Back in New York City, Dorothy Day met Peter Maurin. He became her mentor in the Catholic faith and the two of them quickly joined forces to create The Catholic Worker newspaper. The periodical debuted May 1, 1933 and within the year it climbed to 100,000 in circulation. From this partnership and newspaper, the Catholic Worker movement was born. It included hospitality houses, farms, soup kitchens, and other projects.
“What we do is very little. But it is like the little boy with a few loaves and ﬁshes. Christ took that little and increased it. He will do the rest. What we do is so little that we may seem to be constantly failing. But so did he fail. He met with apparent failure on the Cross. But unless the seeds fall into the earth and die, there is no harvest.”
For the almost 50 years, Dorothy Day worked with the Catholic Worker to protest injustice, speak against war and conﬂict, and to feed the hungry. After WWII, Dorothy Day published her autobiography The Long Loneliness. She continued speaking out against nuclear war and was in prison again in 1955 for protesting the civil defense drills in New York. Day visited Koinonia Farm in 1957. While sitting sentry duty, she experienced ﬁrst-hand the violence directed at the community and had bullets ﬂy over her head during a drive-by shooting.

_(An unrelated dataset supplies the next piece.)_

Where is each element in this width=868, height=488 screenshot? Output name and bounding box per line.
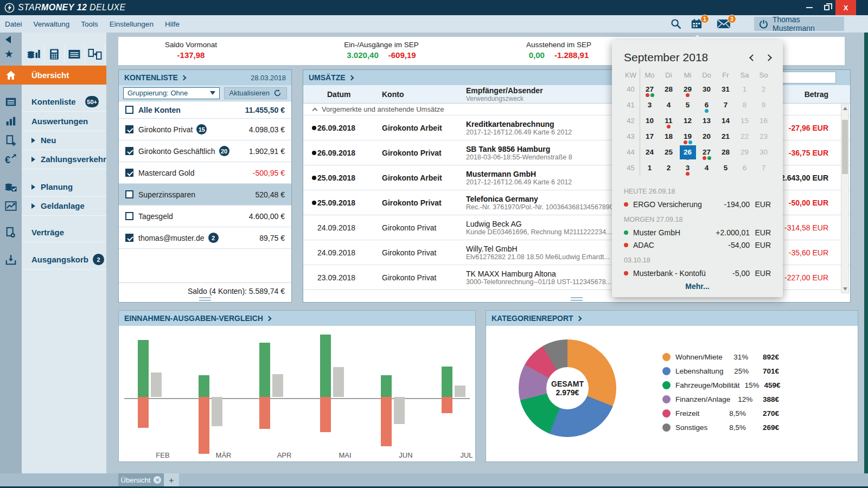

In the 1960s and 70s, Day worked in support of the Civil Rights Movement and against the Vietnam War. She wrote the story of the Catholic Worker movement, Loaves and Fishes, in 1963. She traveled the country and even went to Rome to attend a Vatican II session in 1965. She picketed with Cesar Chavez and United Farm Workers during the 1970s: in 1973 she was arrested and imprisoned for this work.
On November 29, 1980, Dorothy Day died. Her legacy lives on in the continued work of the Catholic Worker across the world. “Today 227 Catholic Worker communities remain committed to nonviolence, voluntary poverty, prayer, and hospitality for the homeless, exiled, hungry, and forsaken. Catholic Workers continue to protest injustice, war, racism, and violence of all forms.”